Author + information
- Rebecca M. Marsh, PhD∗
- ↵∗Department of Radiology, University of Colorado School of Medicine, Aurora, Colorado 80045
The recent article by Reeves et al. (1) highlights concerns of many health care providers who work with fluoroscopy. The authors investigated the effect of wearing a radiation-attenuating cap on reducing radiation exposure to the brains of fluoroscopy operators. I was troubled, however, by the significant limitations of the study and the authors’ oversimplification of this important issue.
Accurately measuring radiation is a necessary component of this study, yet the study fails to consider the appropriateness of the radiation detector used. The Laudauer nanoDots used in this study were calibrated to measure primary radiation from an 80-kVp diagnostic x-ray beam with a half value layer (HVL) of 2.9 mm of aluminum, which has significantly different physical properties than the scattered radiation being measured in this study.
More distressing, however, are the omissions made in discussing the biological effects of the radiation measured in this study. Taking into account the average thickness of the human skull (2), the spectrum of the scattered x-ray beam (3), and the x-ray attenuation properties of bone, one can estimate that ∼40% of the scattered radiation is absorbed by the skull and never reaches the brain. Additionally, the tissue weighting factor for brain tissue is 0.01. (Compare this with the tissue-weighting factor of 0.12 of breast tissue.)
Finally, the authors leave out any discussion of the biological effects (or lack thereof) of the amounts of radiation measured in their study. The highest radiation exposure was measured on the left side of physicians’ heads, outside the cap, an average of 1.02 mrad (or 10.2 μGy) per case above background.
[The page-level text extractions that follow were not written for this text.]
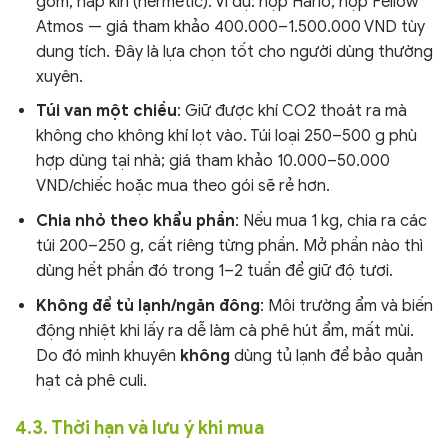
gốm, nắp kín (hermetic). Ví dụ: hộp Hario, hộp Fellow
Atmos — giá tham khảo 400.000–1.500.000 VND tùy
dung tích. Đây là lựa chọn tốt cho người dùng thường
xuyên.
Túi van một chiều
: Giữ được khí CO2 thoát ra mà
không cho không khí lọt vào. Túi loại 250–500 g phù
hợp dùng tại nhà; giá tham khảo 10.000–50.000
VND/chiếc hoặc mua theo gói sẽ rẻ hơn.
Chia nhỏ theo khẩu phần
: Nếu mua 1 kg, chia ra các
túi 200–250 g, cất riêng từng phần. Mở phần nào thì
dùng hết phần đó trong 1–2 tuần để giữ độ tươi.
Không để tủ lạnh/ngăn đông
: Môi trường ẩm và biến
động nhiệt khi lấy ra dễ làm cà phê hút ẩm, mất mùi.
Do đó mình khuyên
không
dùng tủ lạnh để bảo quản
hạt cà phê culi.
4.3. Thời hạn và lưu ý khi mua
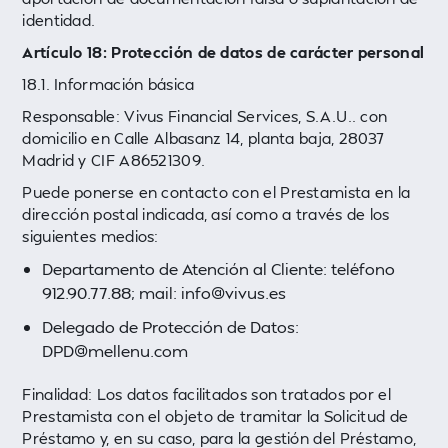
identidad.
Artículo 18: Protección de datos de carácter personal
18.1. Información básica
Responsable: Vivus Financial Services, S.A.U.. con
domicilio en Calle Albasanz 14, planta baja, 28037
Madrid y CIF A86521309.
Puede ponerse en contacto con el Prestamista en la
dirección postal indicada, así como a través de los
siguientes medios:
Departamento de Atención al Cliente: teléfono
912.90.77.88; mail: info@vivus.es
Delegado de Protección de Datos:
DPD@mellenu.com
Finalidad: Los datos facilitados son tratados por el
Prestamista con el objeto de tramitar la Solicitud de
Préstamo y, en su caso, para la gestión del Préstamo,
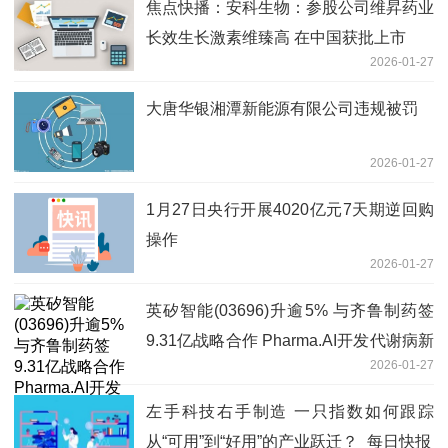
焦点快播：安科生物：参股公司维昇药业
长效生长激素维臻高 在中国获批上市
2026-01-27
大唐华银湘潭新能源有限公司违规被罚
2026-01-27
1月27日央行开展4020亿元7天期逆回购
操作
2026-01-27
英矽智能(03696)升逾5% 与齐鲁制药签
9.31亿战略合作 Pharma.AI开发代谢病新
2026-01-27
药|今日热闻
左手科技右手制造 一只指数如何跟踪
从“可用”到“好用”的产业跃迁？_每日快报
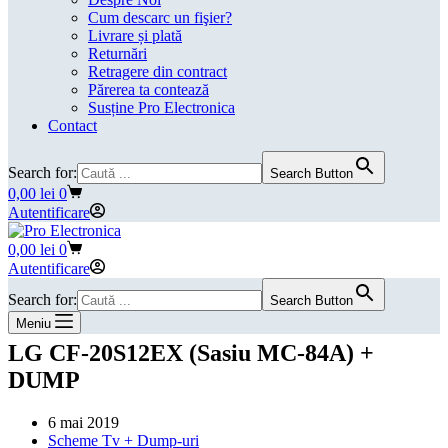
Cum descarc un fişier?
Livrare și plată
Returnări
Retragere din contract
Părerea ta contează
Susține Pro Electronica
Contact
Search for:
Search Button
Coș
0,00
lei
0
de
Autentificare
cumpărături
Coș
0,00
lei
0
de
Autentificare
cumpărături
Search for:
Search Button
Meniu
LG CF-20S12EX (Sasiu MC-84A) +
DUMP
6 mai 2019
Scheme Tv + Dump-uri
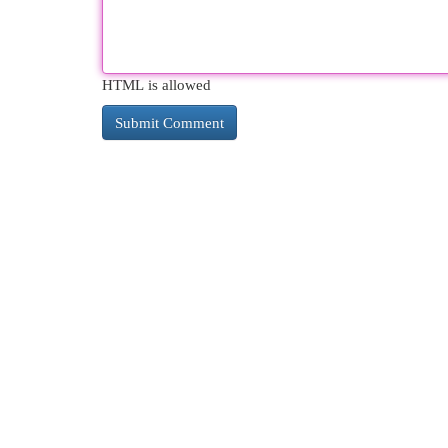
HTML is allowed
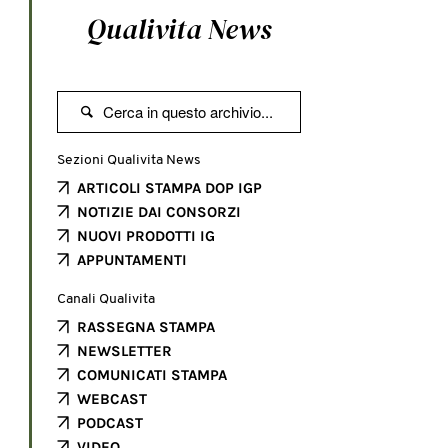
Qualivita News

Sezioni Qualivita News
ARTICOLI STAMPA DOP IGP
NOTIZIE DAI CONSORZI
NUOVI PRODOTTI IG
APPUNTAMENTI
Canali Qualivita
RASSEGNA STAMPA
NEWSLETTER
COMUNICATI STAMPA
WEBCAST
PODCAST
VIDEO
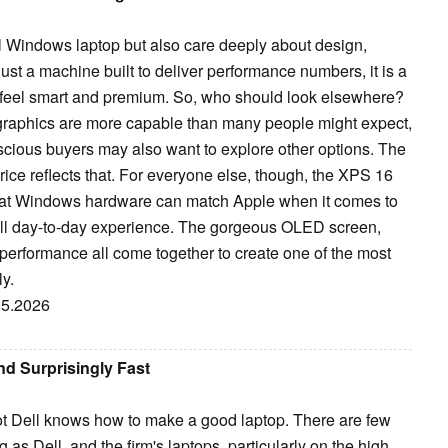
 Windows laptop but also care deeply about design,
t just a machine built to deliver performance numbers, it is a
feel smart and premium. So, who should look elsewhere?
c graphics are more capable than many people might expect,
nscious buyers may also want to explore other options. The
ice reflects that. For everyone else, though, the XPS 16
 that Windows hardware can match Apple when it comes to
erall day-to-day experience. The gorgeous OLED screen,
 performance all come together to create one of the most
y.
.05.2026
nd Surprisingly Fast
 not Dell knows how to make a good laptop. There are few
 Dell, and the firm's laptops, particularly on the high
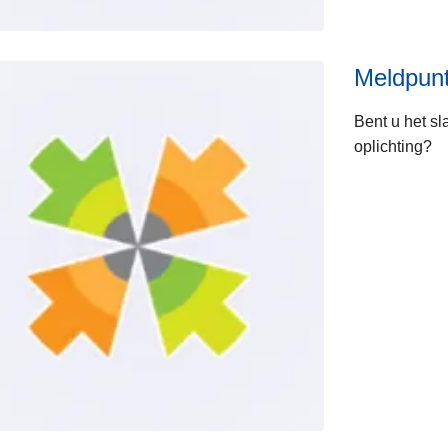
Meldpunt
Bent u het sl
oplichting?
Taking into account the attenuation provided by the skull and the tissue-weighting factor of the brain, this equals a tissue dose of ∼0.06 μSv. Data suggest that the vasculature in the brain may show damage at doses as low as 150 mSv (or 150,000 μSv). According to the study data, a physician could perform almost 2.5 million cases before the left side of the head is exposed to levels of radiation thought to be of risk.
Others have reported a prevalence of left-sided brain and neck tumors in interventional physicians (4) and acknowledged the limitations of these data. In recounting the data reported by Roguin et al. (4), important information is often left out, namely, the bias of self-selection and a lack of comparison with brain and neck tumors in nonradiation workers. In fact, it has been demonstrated that among the general population, some tumors occur more frequently on the left side of the brain (5). Without these comparisons and context, the self-reported cases discussed in these previous papers are difficult to interpret.
The authors point out that wearing the cap reduces radiation exposure to the head by as much as a factor of 16. Although this sounds like a large dose reduction, 16 times a very small number is still a very small number. The bottom line here is that manufacturers of radiation-attenuating caps are basing their advertising on fear, not science.
Please note: Dr. Marsh has reported that she has no relationships relevant to the contents of this paper to disclose.